The oil price could jump to $60 a barrel if Opec finalises a cut to production at its meeting in Vienna next week, says the International Energy Agency.

However, executive director Fatih Birol told Bloomberg that could also trigger further US production and so "put downward pressure on prices again within nine months to a year".

Longer-term, prices may go on to experience a spike as the effect of the unprecedented withdrawal of investment from the sector in recent years feeds into lower production, which could lead to a supply shortfall.

"This is the first time in the history of oil that investments are declining for three years in a row," Birol said. "As a result, we may see bigger difficulties in a few years' time."

Prices have been higher in recent days as traders bet on the increased likelihood of Opec next week securing its proposed production cut of up to one million barrels a day.

That would help bring to an end the long-running supply glut, which has weighed on prices for two years.

Brent crude yesterday edged above $49 a barrel after Russia hinted again at its support for a deal, suggesting it may cut "200,000-300,000 barrels a day" next year, says Reuters.

US counterpart West Texas Intermediate rose to a little above $48 a barrel.

Both benchmarks were down 0.9 and 0.8 per cent respectively this morning to $48.60 and $47.60 a barrel.

Oil price heads toward $50 ahead of Opec meeting

22 November

The oil price came within 40 cents of the important $50 a barrel threshold in Asian trading overnight as optimism grew for a cut in Opec production to be agreed next week.

International benchmark Brent crude touched a high of $49.63 before falling back. However, in London this morning, it was still trading well above $49, more than 12 per cent up on last week's low around $43.50.

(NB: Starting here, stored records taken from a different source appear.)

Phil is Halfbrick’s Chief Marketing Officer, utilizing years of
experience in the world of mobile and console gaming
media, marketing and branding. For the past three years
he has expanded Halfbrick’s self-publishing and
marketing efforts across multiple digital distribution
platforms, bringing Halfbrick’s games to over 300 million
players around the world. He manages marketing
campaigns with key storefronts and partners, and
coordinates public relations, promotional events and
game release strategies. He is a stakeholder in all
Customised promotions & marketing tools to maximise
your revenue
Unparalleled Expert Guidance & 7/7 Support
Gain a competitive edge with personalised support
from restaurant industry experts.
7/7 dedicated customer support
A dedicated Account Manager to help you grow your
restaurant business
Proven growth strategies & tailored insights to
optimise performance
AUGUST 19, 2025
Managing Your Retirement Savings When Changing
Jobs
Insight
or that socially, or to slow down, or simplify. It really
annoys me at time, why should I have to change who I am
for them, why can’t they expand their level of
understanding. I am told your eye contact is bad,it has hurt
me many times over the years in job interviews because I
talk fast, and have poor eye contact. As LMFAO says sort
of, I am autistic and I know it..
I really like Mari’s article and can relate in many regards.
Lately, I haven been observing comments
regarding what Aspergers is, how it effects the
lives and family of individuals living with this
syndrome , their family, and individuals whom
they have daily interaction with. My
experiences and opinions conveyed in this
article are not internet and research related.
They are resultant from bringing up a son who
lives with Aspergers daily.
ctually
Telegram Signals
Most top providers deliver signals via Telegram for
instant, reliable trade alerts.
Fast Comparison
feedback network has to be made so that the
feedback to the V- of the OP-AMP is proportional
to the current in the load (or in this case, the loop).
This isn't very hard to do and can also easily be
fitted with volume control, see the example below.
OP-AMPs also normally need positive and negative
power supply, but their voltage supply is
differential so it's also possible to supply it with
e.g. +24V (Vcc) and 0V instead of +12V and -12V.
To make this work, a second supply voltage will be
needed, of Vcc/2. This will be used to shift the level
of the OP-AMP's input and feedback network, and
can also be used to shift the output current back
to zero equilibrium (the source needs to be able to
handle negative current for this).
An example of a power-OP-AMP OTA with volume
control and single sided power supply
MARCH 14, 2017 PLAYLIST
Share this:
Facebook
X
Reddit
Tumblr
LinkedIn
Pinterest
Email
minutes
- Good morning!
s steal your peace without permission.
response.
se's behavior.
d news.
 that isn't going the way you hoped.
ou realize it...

Its US counterpart, West Texas Intermediate, was up 0.5 per cent at a little below $48.50 a barrel, a rise of more than 15 per cent from its nadir last Tuesday.

Those lows came amid widespread pessimism over the chances of Opec finalising its deal to cut as many as one million barrels a day from its production, adding to negativity on global supply after weeks of stockpile builds. 

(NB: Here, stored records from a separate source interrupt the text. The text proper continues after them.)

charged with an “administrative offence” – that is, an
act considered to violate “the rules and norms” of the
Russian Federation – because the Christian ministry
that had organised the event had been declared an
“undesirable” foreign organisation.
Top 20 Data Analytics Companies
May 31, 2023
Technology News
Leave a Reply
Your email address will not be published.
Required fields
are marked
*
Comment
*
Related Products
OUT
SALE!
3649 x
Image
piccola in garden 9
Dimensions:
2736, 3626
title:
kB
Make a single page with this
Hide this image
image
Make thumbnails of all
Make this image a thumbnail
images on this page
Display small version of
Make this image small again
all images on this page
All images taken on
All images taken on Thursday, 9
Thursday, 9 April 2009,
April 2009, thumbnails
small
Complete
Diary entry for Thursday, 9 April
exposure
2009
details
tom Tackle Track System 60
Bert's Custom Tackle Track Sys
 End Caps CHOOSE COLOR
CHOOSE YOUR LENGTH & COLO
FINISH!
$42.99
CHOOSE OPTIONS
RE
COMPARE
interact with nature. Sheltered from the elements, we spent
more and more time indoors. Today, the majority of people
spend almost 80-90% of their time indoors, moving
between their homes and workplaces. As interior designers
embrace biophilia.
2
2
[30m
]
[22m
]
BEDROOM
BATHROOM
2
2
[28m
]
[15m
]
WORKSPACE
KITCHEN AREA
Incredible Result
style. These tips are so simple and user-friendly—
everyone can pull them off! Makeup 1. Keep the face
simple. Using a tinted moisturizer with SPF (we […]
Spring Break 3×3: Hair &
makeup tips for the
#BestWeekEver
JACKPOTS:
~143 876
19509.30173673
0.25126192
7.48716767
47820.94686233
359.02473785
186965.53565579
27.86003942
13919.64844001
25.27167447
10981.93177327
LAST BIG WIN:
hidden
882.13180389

But traders have turned more positive on the chances of the deal succeeding after reports indicated Iran, Nigeria and Libya could be exempted from the cuts without scuppering the wider agreement.

Analysts have speculated that the unexpected optimism caused investors to cover their big bets on falling prices – so-called "shorts" - that have been placed in recent weeks.

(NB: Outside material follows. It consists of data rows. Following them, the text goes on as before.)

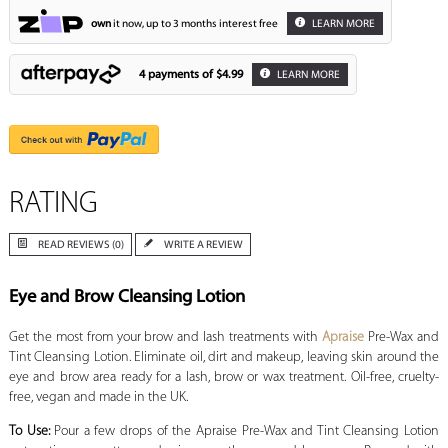
own
it now, up to 3 months interest free
LEARN MORE
4 payments of
$4.99
LEARN MORE
RATING
READ REVIEWS (0)
WRITE A REVIEW
Eye and Brow Cleansing Lotion
Get the most from your brow and lash treatments with
Apraise
Pre-Wax and
Tint Cleansing Lotion. Eliminate oil, dirt and makeup, leaving skin around the
eye and brow area ready for a lash, brow or wax treatment. Oil-free, cruelty-
free, vegan and made in the UK.
To Use:
Pour a few drops of the Apraise Pre-Wax and Tint Cleansing Lotion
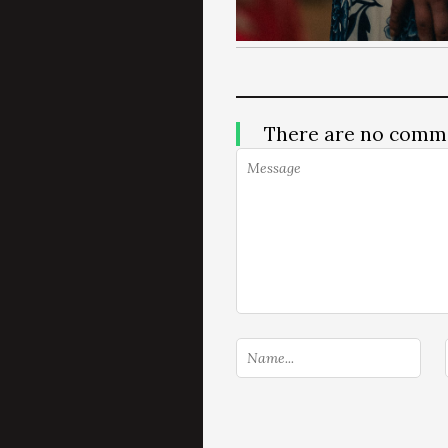
There are no comm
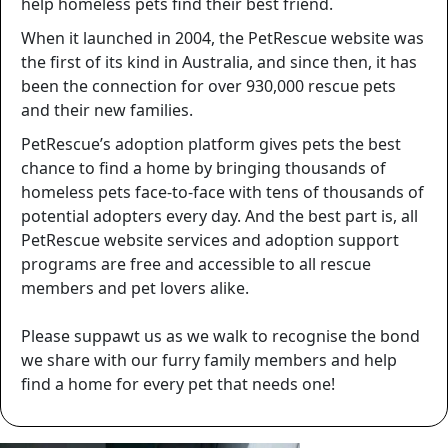
help homeless pets find their best friend.
When it launched in 2004, the PetRescue website was
the first of its kind in Australia, and since then, it has
been the connection for over
930,000
rescue pets
and their new families.
PetRescue’s adoption platform gives pets the best
chance to find a home by bringing thousands of
homeless pets face-to-face with tens of thousands of
potential adopters every day. And the best part is, all
PetRescue website services and adoption support
programs are free and accessible to all rescue
members and pet lovers alike.
Please suppawt us as we walk to recognise the bond
we share with our furry family members and help
find a home for every pet that needs one!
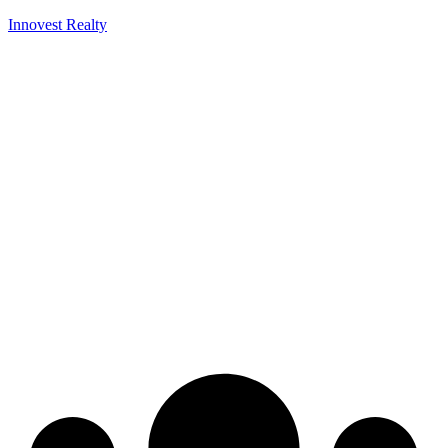
Innovest Realty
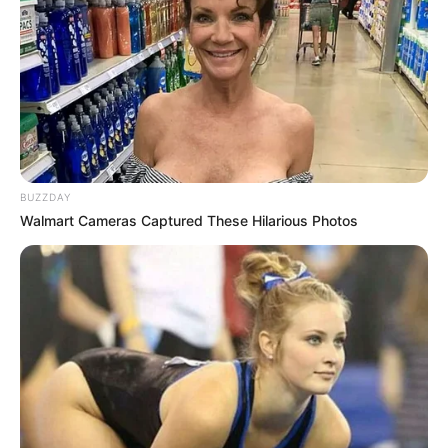
millions. “We are entering uncharted territory,” he
declared. “And we must act now.”
The announcement immediately triggered a storm
online. Some claimed it was connected to looming
natural disasters, while others insisted it signaled
political or economic turmoil. Social media feeds
exploded with theories: wildfires, power grid failures,
even whispers of emergency lockdowns.
What makes the situation even more unsettling is the
Governor’s refusal to elaborate. His office released a
short statement urging Californians to “remain calm
but vigilant” — a phrase that only deepened the
mystery.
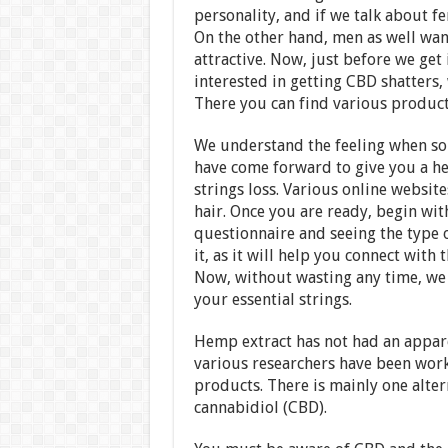
personality, and if we talk about fe
On the other hand, men as well wan
attractive. Now, just before we get 
interested in getting CBD shatter
There you can find various product
We understand the feeling when som
have come forward to give you a he
strings loss. Various online website
hair. Once you are ready, begin wit
questionnaire and seeing the type o
it, as it will help you connect with
Now, without wasting any time, we w
your essential strings.
Hemp extract has not had an appare
various researchers have been work
products. There is mainly one altern
cannabidiol (CBD).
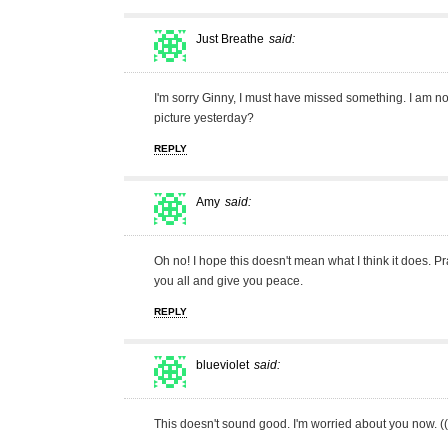
Just Breathe
said:
I'm sorry Ginny, I must have missed something. I am n
picture yesterday?
REPLY
Amy
said:
Oh no! I hope this doesn't mean what I think it does. P
you all and give you peace.
REPLY
blueviolet
said:
This doesn't sound good. I'm worried about you now. ((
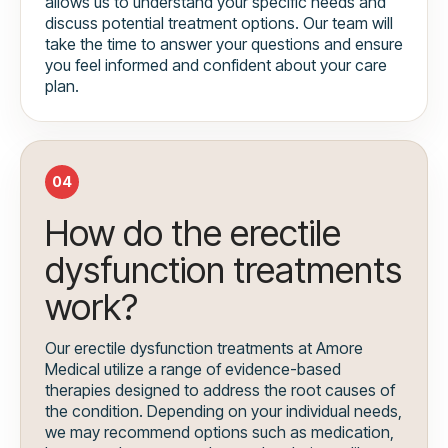
allows us to understand your specific needs and
discuss potential treatment options. Our team will
take the time to answer your questions and ensure
you feel informed and confident about your care
plan.
04
How do the erectile
dysfunction treatments
work?
Our erectile dysfunction treatments at Amore
Medical utilize a range of evidence-based
therapies designed to address the root causes of
the condition. Depending on your individual needs,
we may recommend options such as medication,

"As we get closer to the meeting, the threat that they will achieve some agreement has triggered a lot of short covering," Gene McGillian, the manager of market research at Tradition Energy in the US, told Reuters.

However, there are still some doubts whether the deal, to be discussed at the Opec meeting on 30 November in Vienna, will be concluded.

"You never know with OPEC - sometimes they go to the last minute and there are a lot of false starts," said Phil Flynn, the senior market analyst at Price Futures Group in Chicago.

Goldman Sachs told Reuters that if the deal goes through, the oil market should return to balance by mid-2017. If prices go above $50-$55 a result, though, this could trigger a surge in US output that could upset the balance again.

If the deal fails, the bank said the market would remain in supply surplus throughout next year and the resulting sell-off would send the oil price tumbling, perhaps to below $40.